= Beginning of Section =

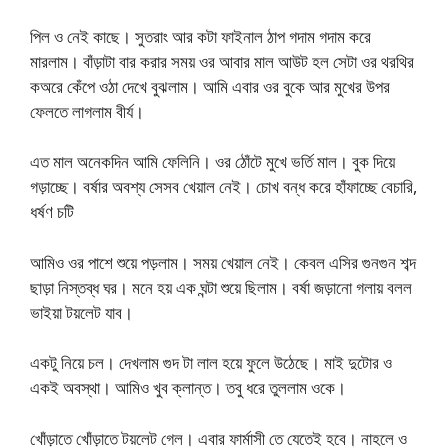
পিল ও নেই কাছে। সুতরাং আর কটা ফাইনাল ঠাপ গদাম গদাম করে
মারলাম। বাঁড়াটা বার করার সময় ওর আবার মাল আউট হল সেটা ওর থরথির
কঅরে কেঁপে ওঠা দেখে বুঝলাম। আমি এবার ওর বুকে আর মুখের উপর
ফেলতে লাগলাম বীর্য।
এত মাল অনেকদিন আমি ফেলিনি। ওর ঠোঁটে মুখে ভর্তি মাল। বুক দিয়ে
গড়াচ্ছে। বর্ষার অবশ্য সেসব খেয়াল নেই। চোখ বন্ধ করে হাঁফাচ্ছে বেচারি,
ধর্ষণ চটি
আমিও ওর পাশে শুয়ে পড়লাম। সময় খেয়াল নেই। কেবল এসির গুনগুন শব্দ
ছাড়া নিস্তব্ধ ঘর। মনে হয় এক ঘন্টা শুয়ে ছিলাম। বর্ষা জড়ানো গলায় বলল
ভাইয়া টয়লেট যাব।
একটু নিয়ে চল। দেখলাম গুদ টা লাল হয়ে ফুলে উঠেছে। মাই দুটোর ও
একই অবস্থা। আমিও খুব ক্লান্ত। তবু ধরে তুললাম ওকে।
খোঁড়াতে খোঁড়াতে টয়লেট গেল। এবার ফার্মাসী তে যেতেই হবে। নাহলে ও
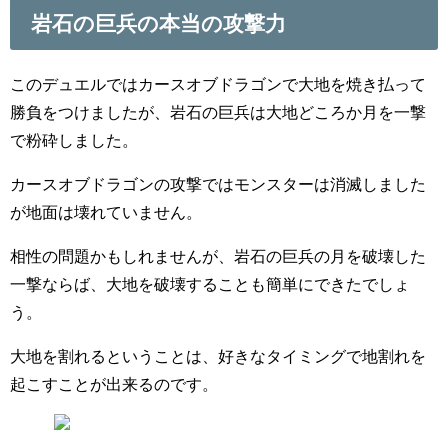
岩石の巨兵の本当の攻撃力
このデュエルではカースオブドラゴンで大地を焼き払って
勝負をつけましたが、岩石の巨兵は大地どころか月を一撃
で粉砕しました。
カースオブドラゴンの攻撃ではモンスターは消滅しました
が地面は壊れていません。
相性の問題かもしれませんが、岩石の巨兵の月を破壊した
一撃ならば、大地を破壊することも簡単にできたでしょ
う。
大地を割れるということは、好きなタイミングで地割れを
起こすことが出来るのです。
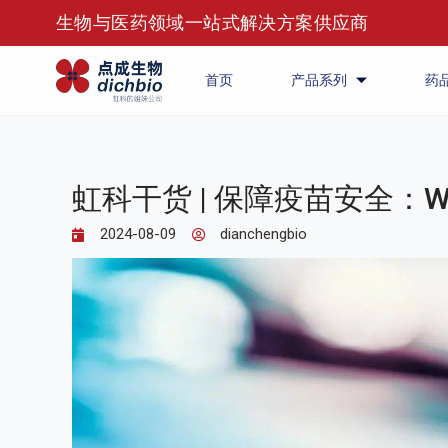
生物与医药领域一站式解决方案供应商
首页
产品系列
药
虹科干货 | 保障疫苗安全：W
2024-08-09
dianchengbio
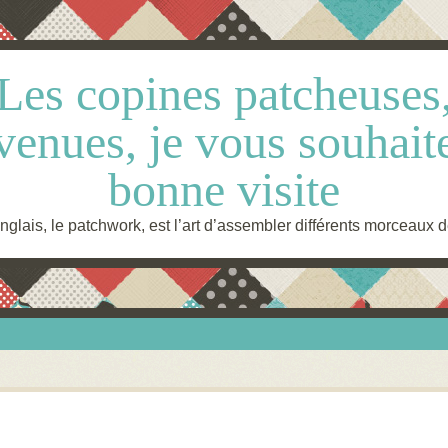
Les copines patcheuses
venues, je vous souhait
bonne visite
glais, le patchwork, est l’art d’assembler différents morceaux d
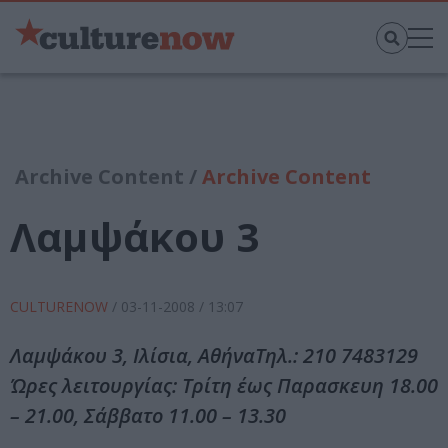
Archive Content /
Archive Content
Λαμψάκου 3
CULTURENOW
/
03-11-2008
/ 13:07
Λαμψάκου 3, Ιλίσια, ΑθήναΤηλ.: 210 7483129
Ώρες λειτουργίας: Τρίτη έως Παρασκευη 18.00
– 21.00, Σάββατο 11.00 – 13.30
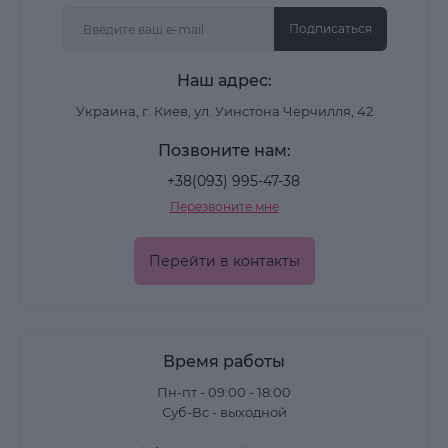
последствия агрессивных погодных условий.
Подписаться
Форматы и действие
Наш адрес:
ночные маски - для глубокого питания во
время отдыха;
Украина, г. Киев, ул. Уинстона Черчилля, 42
Позвоните нам:
увлажняющие - для восстановления
+38(093) 995-47-38
водного баланса;
Перезвоните мне
питательные - с маслами и витаминами для
смягчения;
Перейти в контакты
маски-патчи - для быстрого экспресс-
эффекта.
Время работы
Более плотные текстуры работают дольше,
Пн-пт - 09:00 - 18:00
лёгкие формулы могут использоваться как
Суб-Вс - выходной
подготовительный этап перед декоративным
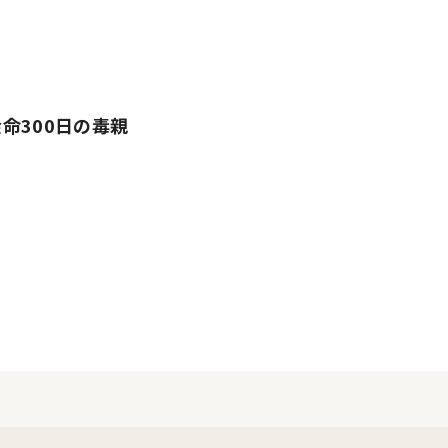
命300日の毒親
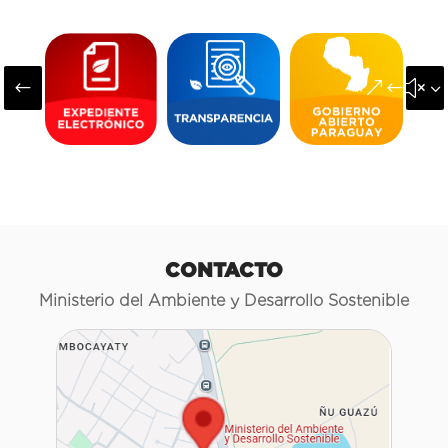
#
&#x3
CONTACTO
Ministerio del Ambiente y Desarrollo Sostenible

= End of Section =

◆ EXERCISE PROMPT:
Your reply should consist solely of the lines from the line containing "Λαμψάκου 3, Ιλίσια, ΑθήναΤηλ.: 210 7483129" through the last line of the listing, unchanged and free of pictures.

◆ RESPONSE:
Λαμψάκου 3, Ιλίσια, ΑθήναΤηλ.: 210 7483129
Ώρες λειτουργίας: Τρίτη έως Παρασκευη 18.00
– 21.00, Σάββατο 11.00 – 13.30
последствия агрессивных погодных условий.
Подписаться
Форматы и действие
Наш адрес:
ночные маски - для глубокого питания во
время отдыха;
Украина, г. Киев, ул. Уинстона Черчилля, 42
Позвоните нам:
увлажняющие - для восстановления
+38(093) 995-47-38
водного баланса;
Перезвоните мне
питательные - с маслами и витаминами для
смягчения;
Перейти в контакты
маски-патчи - для быстрого экспресс-
эффекта.
Время работы
Более плотные текстуры работают дольше,
Пн-пт - 09:00 - 18:00
лёгкие формулы могут использоваться как
Суб-Вс - выходной
подготовительный этап перед декоративным
命300日の毒親
#
&#x3
CONTACTO
Ministerio del Ambiente y Desarrollo Sostenible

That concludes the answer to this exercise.